● **WHAT THE TASK REQUIRES**:
Your answer must be an exact transcription of the lines from the line with "Campus Technology" through the final line of the data.

(Items listed in a dataset)
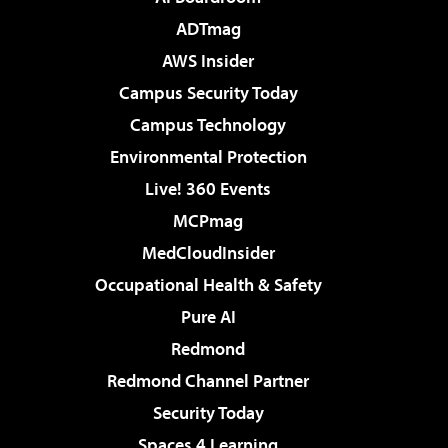
ADTmag
AWS Insider
Campus Security Today
Campus Technology
Environmental Protection
Live! 360 Events
MCPmag
MedCloudInsider
Occupational Health & Safety
Pure AI
Redmond
Redmond Channel Partner
Security Today
Spaces 4 Learning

● **RESPONSE TO THIS TASK**:
Campus Technology
Environmental Protection
Live! 360 Events
MCPmag
MedCloudInsider
Occupational Health & Safety
Pure AI
Redmond
Redmond Channel Partner
Security Today
Spaces 4 Learning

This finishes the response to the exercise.